Tuesday, November 22, 2011

Ackerman - The Curious Delegitimization Inversion

Matthew Ackerman
21 November '11


An editorial published yesterday by the Washington Post demonstrates an odd inversion regarding delegitimization that has become popular of late, in which actions taken by the Israeli government to enhance its legitimacy are deemed to further erode it. By protecting those working against Israel’s standing and constraining those who hope to fight against them, these kinds of editorials do much more to delegitimize Israel than any action taken by the country’s government.

The topic of the editorial is the latest supposedly “democracy threatening” action being contemplated by the Israeli government: legislation that would limit the funding foreign governments can supply to NGOs active in Israel. While it may be true the specific legislation the current Knesset is contemplating may not be the most effective solution, it does speak to a real problem: the support by foreign governments of a wide range of organizations active in Israel that seek to condemn Israel in international forums. Speaking to a foreign audience and not a domestic one, receiving funding from foreign governments and not private constituencies, many of these organizations are “Israeli” in name only and have become one of the more effective tools for spreading delegitimization in the West.

This is a serious problem that requires a smart, effective solution.

It won’t do, then, to claim, as the Washington Post does,“that the groups themselves are not trying to subvert the state — only to correct what they see as its flaws” or that the “groups have been targeted by right-wing politicians because many advocate for Palestinian rights.” To write this way is to parrot the justifications these groups make for themselves without investigating the many examples of public statements, positions, and actions they have made calling not for an “improvement” in the Jewish state but its end.

Thankfully, calls for the dismantling of the Jewish state remain taboo in mainstream public debate in the United States. Hence the irresistible allure of rhetoric that accuses those Israelis trying to prevent their country’s foundations from being eroded beneath them of being agents for delegitimization.

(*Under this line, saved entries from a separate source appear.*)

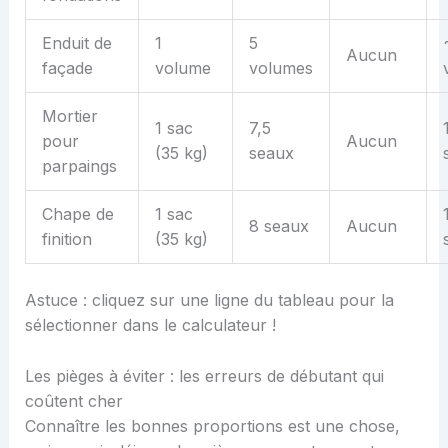
Enduit de
1
5
Aucun
façade
volume
volumes
Mortier
1 sac
7,5
pour
Aucun
(35 kg)
seaux
parpaings
Chape de
1 sac
8 seaux
Aucun
finition
(35 kg)
Astuce : cliquez sur une ligne du tableau pour la
sélectionner dans le calculateur !
Les pièges à éviter : les erreurs de débutant qui
coûtent cher
Connaître les bonnes proportions est une chose,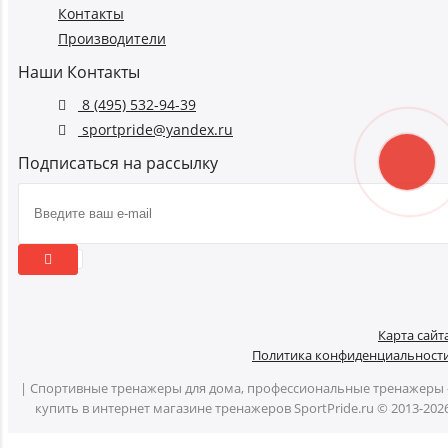
Контакты
Производители
Наши Контакты
8 (495) 532-94-39
sportpride@yandex.ru
Подписаться на рассылку
Карта сайт
Политика конфиденциальност
| Спортивные тренажеры для дома, профессиональные тренажеры 
купить в интернет магазине тренажеров SportPride.ru © 2013-202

It absolves the accuser from the responsibility of taking seriously the idea that powerful actors are trying, with some success, to undermine Israel’s legitimacy (for reasons that have nothing to do with any specific Israeli policies other than existence) and therefore considering what can be done about it.

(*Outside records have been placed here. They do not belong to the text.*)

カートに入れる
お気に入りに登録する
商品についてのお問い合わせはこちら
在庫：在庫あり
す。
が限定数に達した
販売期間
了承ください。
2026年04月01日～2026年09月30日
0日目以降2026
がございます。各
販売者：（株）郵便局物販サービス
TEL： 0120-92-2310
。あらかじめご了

It is in its way similar to rhetoric often employed during the Palestinian terror war from 2000-2004, during which many American commentators held that the problem of Palestinian terrorism could not be solved using military means, a supposition some later smartly concluded the IDF proved them wrong on. Whether attacks against Israelis come in ideological or militant form, the reflexive response of the commentariat is that aggressive Israeli attempts to fight back are at best counterproductive. In the end, however, this kind of thinking becomes an excuse for giving in to the forces arrayed against you when the smartest policy is instead to martial all the tools at your disposal and fight as well and as hard as one can.

The Washington Post’s editorial writers deserve credit for often taking sensible stands on Israel. In this case, however, they need to think more deeply.